Dammit. I gritted my teeth and swallowed, trying to force the lump out of my throat before facing him. But when I turned to greet him, Lawrence was walking in the opposite direction, and it was Oliver who was instead heading toward me.

He took one look at my face before breaking out into a jog.

“Hey, what’s wrong,” Oliver asked. I tried to answer, but I couldn’t manage to form any words. There wasn’t enough air in my lungs for me to force them out.

Oliver looked over his shoulder, checking to see if the hall was empty before continuing. “Do you know how to get back to your room?”

I shook my head no, which prompted him to take my hand and lead me down the hallway until he stopped at the door to unlock it. He ushered me into what had to be his room and closed the door behind us.

Oliver looked me over. “I’m assuming you ran into your family. Do you want to talk about it or–”

I didn’t let him finish the question. I hugged him, digging my fingers into the soft, tan fabric of his shirt. It took a moment for him to react, but then his arms wrapped around me, pulling me closer to him. In the warmth and safety of his arms, I finally broke. Tears streamed down my cheeks; in his hold, I was safe enough that I didn’t feel the need to stop them.
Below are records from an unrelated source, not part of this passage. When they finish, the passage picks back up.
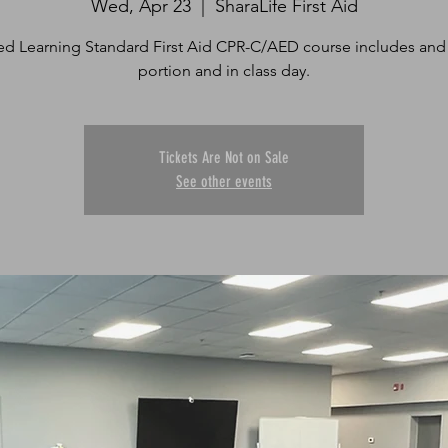
Wed, Apr 23
  |  
SharaLife First Aid
d Learning Standard First Aid CPR-C/AED course includes and
portion and in class day.
Tickets Are Not on Sale
See other events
I didn’t know how he knew, nor did I care. All I cared about was the fact that the concern that glowed in his hazel eyes was for me. Not for who this body used to belong, not for a girl that no longer existed in this world. It was for me.

I shuddered, finally gaining control of my breathing, as ragged as it was.

“Everything is going to be okay,” he whispered, brushing back the hair that had clung to my tear-stained cheeks.

I nodded. I had him, and as long as I did, I knew everything would be okay.